Das Keltenfestival in Schwarzenbach ist eine Klasse für sich. Erst mal großes Lob an die Veranstalter. Das Fest war sehr gut ausgeschildert und auch mit genügend Parkplätzen ausgestattet, die auch über ein Ausfahrssystem verfügten. Die Toiletten waren auch sehr sauber bei dem riesen Andrang, der sich abends zum Konzert und Sonnwendfeuer einstellte. Von den 800 Schwarzenbachern waren an die 200 auf dem Fest konstant seit Anfang an im Einsatz und das eingespielte Team merkt man an den Kleinigkeiten. Jeder Besucher bekam ein Kette als Geschenk und es gab nur die Keltenmünze als Zahlungsmittel, die auf der Wechselstube erworben werden konnte.

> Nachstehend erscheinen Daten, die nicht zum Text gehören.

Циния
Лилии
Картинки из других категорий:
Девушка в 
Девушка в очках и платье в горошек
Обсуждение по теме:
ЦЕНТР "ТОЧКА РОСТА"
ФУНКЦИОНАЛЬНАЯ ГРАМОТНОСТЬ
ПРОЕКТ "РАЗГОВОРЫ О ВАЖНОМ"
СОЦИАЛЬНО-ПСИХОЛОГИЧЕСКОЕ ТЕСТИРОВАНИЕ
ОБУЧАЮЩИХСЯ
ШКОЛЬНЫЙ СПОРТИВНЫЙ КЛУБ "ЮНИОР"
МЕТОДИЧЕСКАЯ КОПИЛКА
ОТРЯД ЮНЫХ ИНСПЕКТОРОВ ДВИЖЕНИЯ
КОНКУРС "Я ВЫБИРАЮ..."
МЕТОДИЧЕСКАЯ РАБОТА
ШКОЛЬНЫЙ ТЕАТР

Die Eindrücke vom Fest sind sehr schwer zu beschreiben, da die Dimension der Lagengruppen glaube ich einmalig ist mit etwa 150 Akteuren. Es waren so viele Nationen, die friedlich nebeneinander lagerten und sich auch in vielen Gesprächen austauschten. Die italienischen Lagergruppen kannten sich zum Teil nicht und bewunderten hier die österreichischen Feste, da die Qualität unserer Feste etwas ist, das sie in der Art in Italien sehr wenig finden in der Kombination von Fest und geschichtlichem Hintergrund mit der Darbietung der Handwerke. Sehr interessant gestalteten sich die Kampfspiele der keltischen Krieger. Da ein großes Sprachgewirr herrschte brauchte es ein paar Übersetzer umd die Regel und Abstimmung der Kämpfe zu erklären. Die Kämpfe waren sehr beeindruckend und bei der Hitze eine Herausforderung. Im Anschluß daran boten sich die Noriker und Bojer beeindruckende Kämpfe in Form eines Wettkampfes.

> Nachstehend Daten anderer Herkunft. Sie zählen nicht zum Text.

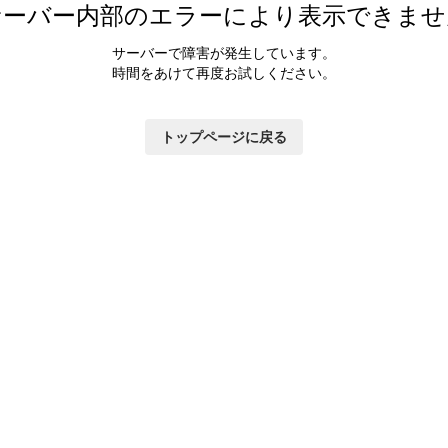
サーバー内部のエラーにより表示できませ
サーバーで障害が発生しています。
時間をあけて再度お試しください。
トップページに戻る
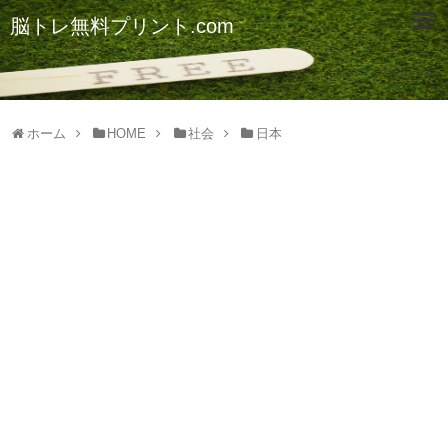
脳トレ無料プリント.com
ホーム
HOME
社会
日本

Während des Festivals durfte es an musikalischer Begleitung nicht fehlen und die Pholc, Ashantee Foundation und Tunnagan boten am Samstag den richtigen Rahmen für das Keltenfest. Den Höhepunkt des Abends bildete der atemberaubende Feuertanz mit Gwendolyn und das Niederbrennen des riesigen Scheiterhaufens, das durch die vielen Helferlein der Feuerwehr auch stattfinden konnte. Da es ein alter Brauch ist die Sorgen ins Feuer zu werfen und die mit dem Honigbier in das Meer des Vergessens zu schicken, nahmen die Besucher sehr ernst und um 6.00 Uhr morgens waren einige Besucher noch immer bei der Feuerwache. Die Schwarzenbacher verstehen Feste zu feiern. Das eingenommen Geld dient einem guten Zweck. Mit dem Geld werden zwei neue Häuser im Keltenmuseum errichtet.

Wenn sie viele wundern, weshalb so viele Fotos vom Fest beim Beitrag sind. Da viele ausländische Akteure waren und die sich um Authentik bemühten, waren wenig Handys im Einsatz und auf unserer Seite haben die Leser die Möglichkeit sich ihre Fotos direkt runter zu laden.